[Saved data entries]

%%

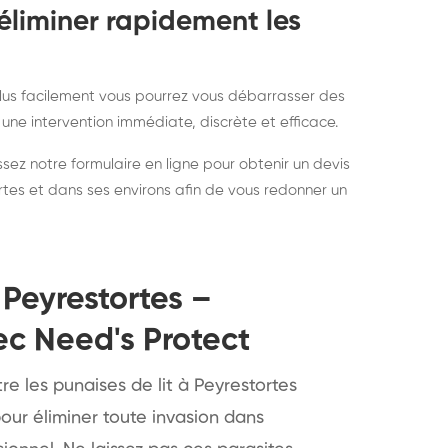
éliminer rapidement les
 plus facilement vous pourrez vous débarrasser des
 une intervention immédiate, discrète et efficace.
sez notre formulaire en ligne pour obtenir un devis
ortes et dans ses environs afin de vous redonner un
e Peyrestortes –
ec Need's Protect
re les punaises de lit à Peyrestortes
our éliminer toute invasion dans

%%

Filter the records above for the string "dans" and copy each matching line.

→ **Completed task**
ortes et dans ses environs afin de vous redonner un
our éliminer toute invasion dans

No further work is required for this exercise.